**DATA RECORDS**.

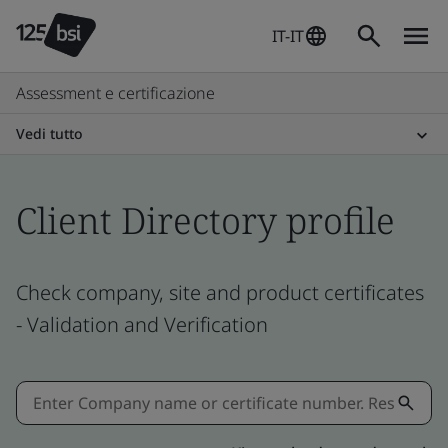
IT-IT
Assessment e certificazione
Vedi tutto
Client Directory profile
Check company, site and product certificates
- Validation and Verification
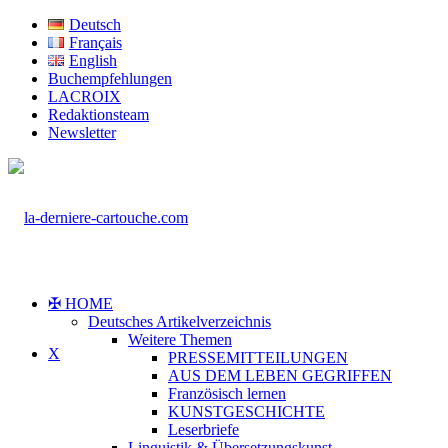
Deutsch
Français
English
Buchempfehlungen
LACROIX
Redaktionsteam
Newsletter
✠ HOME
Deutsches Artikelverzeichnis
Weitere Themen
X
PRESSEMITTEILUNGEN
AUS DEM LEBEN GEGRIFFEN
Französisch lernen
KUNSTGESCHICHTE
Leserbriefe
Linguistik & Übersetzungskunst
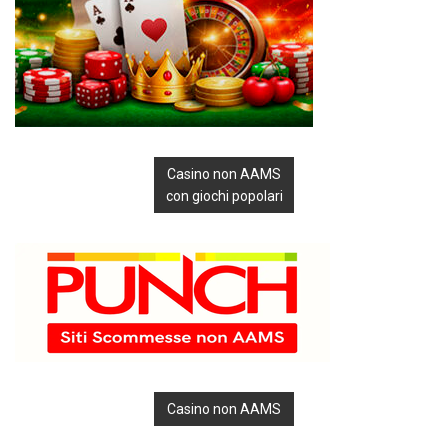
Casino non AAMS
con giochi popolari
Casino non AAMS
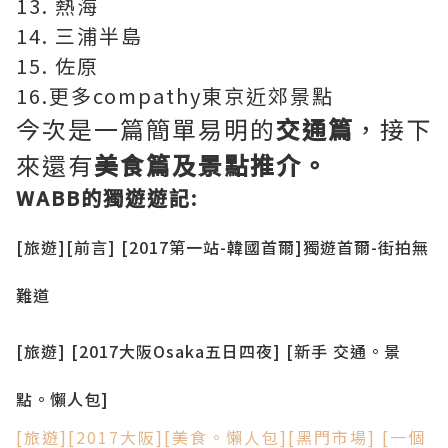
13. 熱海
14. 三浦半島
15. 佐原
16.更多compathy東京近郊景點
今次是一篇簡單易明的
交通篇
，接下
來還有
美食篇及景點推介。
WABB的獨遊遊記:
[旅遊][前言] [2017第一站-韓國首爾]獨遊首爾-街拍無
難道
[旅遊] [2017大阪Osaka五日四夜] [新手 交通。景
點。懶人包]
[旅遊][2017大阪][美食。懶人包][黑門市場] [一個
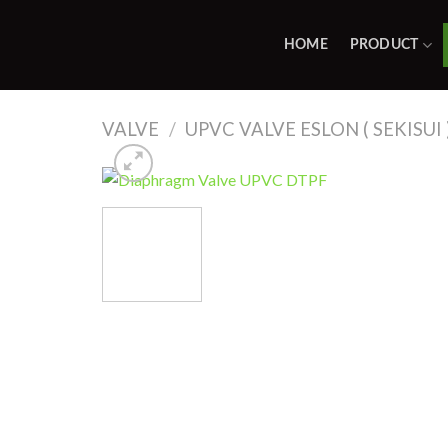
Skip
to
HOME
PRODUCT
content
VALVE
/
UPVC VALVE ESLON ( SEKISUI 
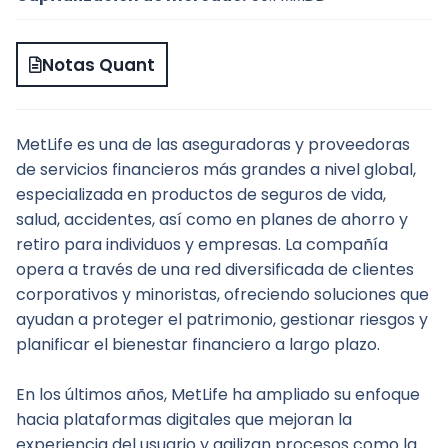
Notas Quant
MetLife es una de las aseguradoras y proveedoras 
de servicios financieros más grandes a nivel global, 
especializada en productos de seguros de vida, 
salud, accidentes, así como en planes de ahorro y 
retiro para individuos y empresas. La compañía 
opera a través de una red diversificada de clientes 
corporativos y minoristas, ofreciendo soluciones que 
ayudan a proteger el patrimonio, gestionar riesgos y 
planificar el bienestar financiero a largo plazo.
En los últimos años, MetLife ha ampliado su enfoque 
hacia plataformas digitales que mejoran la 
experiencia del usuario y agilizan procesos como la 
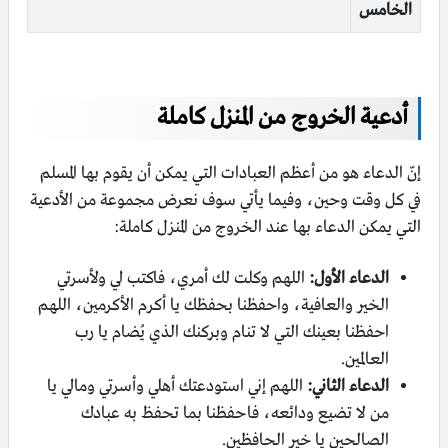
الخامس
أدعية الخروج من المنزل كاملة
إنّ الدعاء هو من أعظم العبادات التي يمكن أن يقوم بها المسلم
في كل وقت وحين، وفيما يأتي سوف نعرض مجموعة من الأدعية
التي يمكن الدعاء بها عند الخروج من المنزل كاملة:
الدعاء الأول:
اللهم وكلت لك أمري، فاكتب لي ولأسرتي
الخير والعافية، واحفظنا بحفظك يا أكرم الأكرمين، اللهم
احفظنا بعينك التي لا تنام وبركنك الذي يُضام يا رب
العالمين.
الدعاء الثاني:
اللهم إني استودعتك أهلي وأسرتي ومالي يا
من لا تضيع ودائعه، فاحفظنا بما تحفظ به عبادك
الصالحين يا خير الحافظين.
--
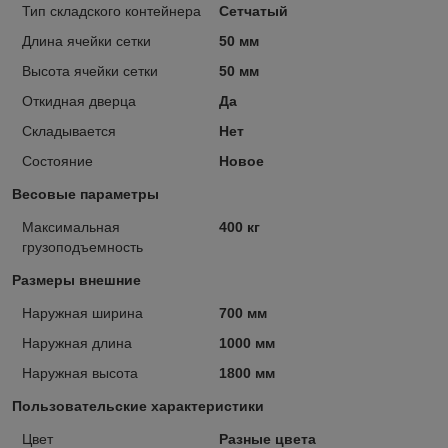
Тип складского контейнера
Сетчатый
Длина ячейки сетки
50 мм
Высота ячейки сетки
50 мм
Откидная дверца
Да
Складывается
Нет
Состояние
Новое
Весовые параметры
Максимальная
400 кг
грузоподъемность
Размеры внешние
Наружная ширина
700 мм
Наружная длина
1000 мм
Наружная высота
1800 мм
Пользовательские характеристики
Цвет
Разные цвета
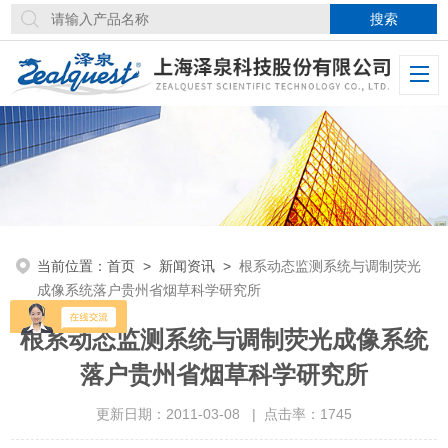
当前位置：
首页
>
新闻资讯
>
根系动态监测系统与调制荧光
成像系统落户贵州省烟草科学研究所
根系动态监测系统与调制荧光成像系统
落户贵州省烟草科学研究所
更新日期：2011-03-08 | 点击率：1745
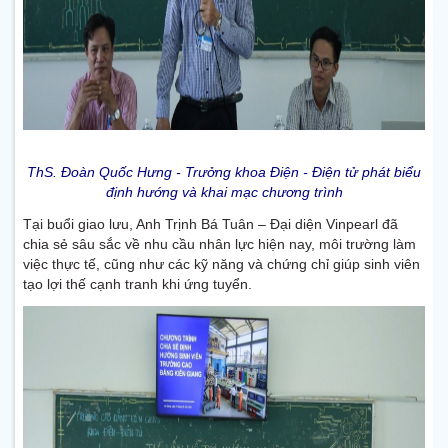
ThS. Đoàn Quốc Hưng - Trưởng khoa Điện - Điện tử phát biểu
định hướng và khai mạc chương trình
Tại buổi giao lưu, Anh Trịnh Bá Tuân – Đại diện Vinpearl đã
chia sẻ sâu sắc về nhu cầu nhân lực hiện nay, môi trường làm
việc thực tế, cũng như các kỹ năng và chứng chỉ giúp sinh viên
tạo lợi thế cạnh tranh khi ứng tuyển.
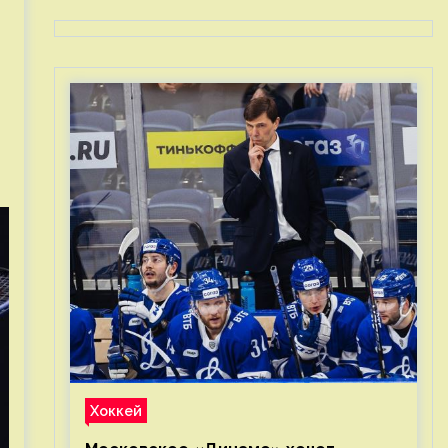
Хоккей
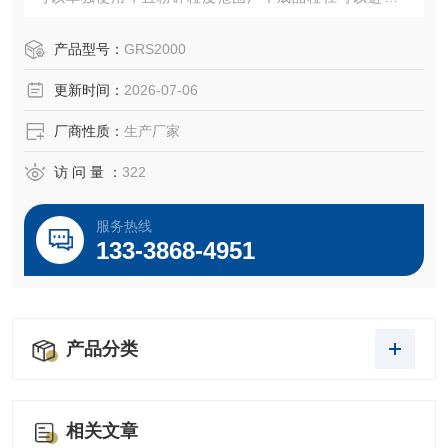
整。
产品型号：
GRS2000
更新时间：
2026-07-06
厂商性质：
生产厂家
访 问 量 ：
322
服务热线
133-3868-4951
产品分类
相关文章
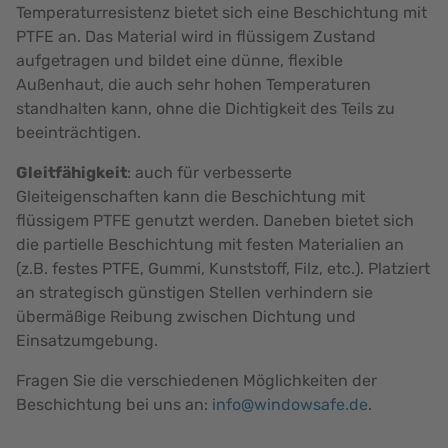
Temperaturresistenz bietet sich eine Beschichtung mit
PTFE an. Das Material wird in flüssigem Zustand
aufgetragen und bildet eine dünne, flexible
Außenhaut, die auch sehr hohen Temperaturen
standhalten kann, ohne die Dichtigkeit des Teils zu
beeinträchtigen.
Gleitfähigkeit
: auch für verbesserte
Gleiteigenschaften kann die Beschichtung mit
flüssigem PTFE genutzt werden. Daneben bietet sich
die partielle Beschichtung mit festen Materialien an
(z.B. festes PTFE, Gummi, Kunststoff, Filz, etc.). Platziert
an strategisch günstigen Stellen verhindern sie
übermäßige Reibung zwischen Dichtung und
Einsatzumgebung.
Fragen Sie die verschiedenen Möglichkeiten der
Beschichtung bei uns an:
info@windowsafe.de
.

**ASSIGNMENT**.
Where the string "الخروج" appears in a line of the entries above, return that line.

**YOUR RESPONSE**.
أدعية الخروج من المنزل كاملة
التي يمكن الدعاء بها عند الخروج من المنزل كاملة:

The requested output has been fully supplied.